Today’s post is our fourth visit to The Little Book of Stock Market Profits by Mitch Zack. Today we’re going to look at earnings surprises, seasonal effects and multi-factor strategies.
An earnings surprise occurs when the quarterly (in the US) earnings number for a company is significantly higher or lower than analyst consensus (average) figure.
- Mitch’s firm came up with concept of consensus earnings in the 1980s., as a proxy for market expectations.
Companies that report earnings better than consensus earnings estimates tend to outperform the market over the next several months. The reverse is true for companies that report earnings weaker than consensus.

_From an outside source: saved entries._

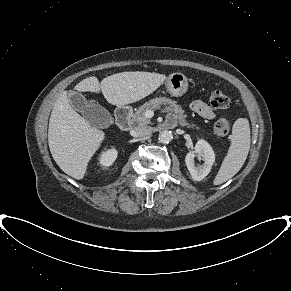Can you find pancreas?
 <instances>
[{
  "label": "pancreas",
  "mask_w": 291,
  "mask_h": 291,
  "mask_svg": "<svg viewBox=\"0 0 291 291\" xmlns=\"http://www.w3.org/2000/svg\"><path fill=\"white\" fill-rule=\"evenodd\" d=\"M161 106H165V110L173 111L178 118L179 125L182 127L193 128L195 124H190L186 121V114L180 105L176 101L171 100L165 97H157L150 100L149 102L144 103L140 106L132 117V121L138 126L147 125L150 123V119L145 116L147 110H158Z\"/></svg>",
  "instance_id": "obj_1"
}]
</instances>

This is known as post-earnings announcement drift.
- It can last anything from three to 12 months.
The anomaly is more consistent over time than the other strategies in the book.

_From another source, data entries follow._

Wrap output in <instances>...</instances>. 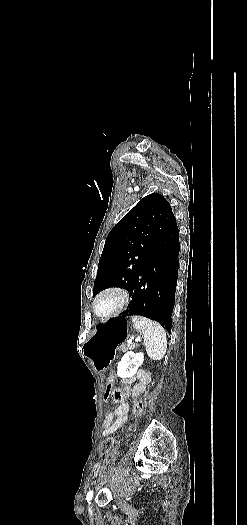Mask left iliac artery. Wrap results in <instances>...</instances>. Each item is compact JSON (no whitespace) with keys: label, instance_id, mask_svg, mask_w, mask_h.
I'll return each mask as SVG.
<instances>
[{"label":"left iliac artery","instance_id":"left-iliac-artery-1","mask_svg":"<svg viewBox=\"0 0 247 525\" xmlns=\"http://www.w3.org/2000/svg\"><path fill=\"white\" fill-rule=\"evenodd\" d=\"M92 497H93V490H90V491L87 493V495H86V500H87V502H88L89 504H90V501H91Z\"/></svg>","mask_w":247,"mask_h":525}]
</instances>
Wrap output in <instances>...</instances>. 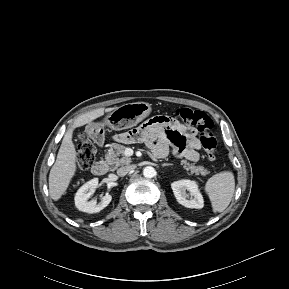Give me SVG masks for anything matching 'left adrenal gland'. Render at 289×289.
<instances>
[{
  "mask_svg": "<svg viewBox=\"0 0 289 289\" xmlns=\"http://www.w3.org/2000/svg\"><path fill=\"white\" fill-rule=\"evenodd\" d=\"M169 165H173V164H171V163H164V164H162L163 167H164V166H169Z\"/></svg>",
  "mask_w": 289,
  "mask_h": 289,
  "instance_id": "1",
  "label": "left adrenal gland"
}]
</instances>
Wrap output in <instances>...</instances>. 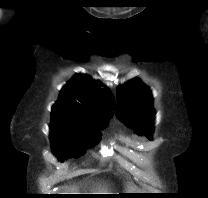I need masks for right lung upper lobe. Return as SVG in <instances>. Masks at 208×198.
I'll return each mask as SVG.
<instances>
[{
  "label": "right lung upper lobe",
  "instance_id": "right-lung-upper-lobe-1",
  "mask_svg": "<svg viewBox=\"0 0 208 198\" xmlns=\"http://www.w3.org/2000/svg\"><path fill=\"white\" fill-rule=\"evenodd\" d=\"M113 99L107 88L90 76L78 74L60 91L59 100L52 107V117H76L88 121L110 119Z\"/></svg>",
  "mask_w": 208,
  "mask_h": 198
}]
</instances>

- It is stronger with stocks that have low institutional ownership.
- And higher media coverage of earnings surprises tends to increase drift.
Mitch suggests ranking stocks by the size of their earnings surprise:
Stocks that have reported large positive earnings surprises should be purchased, while those that have reported large negative surprises should be avoided or shorted.
Market-neutral portfolios based on earnings surprises generate gross returns from 4% to 7% per quarter.
Roughly only 13% to 20% percent of the post-earnings announcement drift occurs in the first five days following the earnings surprise.
Mitch notes that there are several ways to calculate an earnings surprise, and you need to be sure that you are comparing apples with apples.
- We’ll be using the Stockopedia definition, so this problem should not arise.
Many investors believe that earnings expectations – particularly in the US – are managed so that they are relatively easy to beat.
- While this seems to be the case for certain high-profile companies (eg. Apple), in aggregate analysts are too optimistic.
Most companies don’t beat estimates, which is why the ones that do perform so well.
Mitch has three possible explanations for post-earnings drift.
One is that the effect is correlated with macro factors.
- It appears to work best after periods of inflation.
The assumption here is that investors don’t notice the inflation (frog in a pan) until the jump in earnings makes them realise.
- Other correlated macro factors are a fall in production, consumption and labor income.
Mitch doesn’t buy this explanation, and prefers a behavioural one.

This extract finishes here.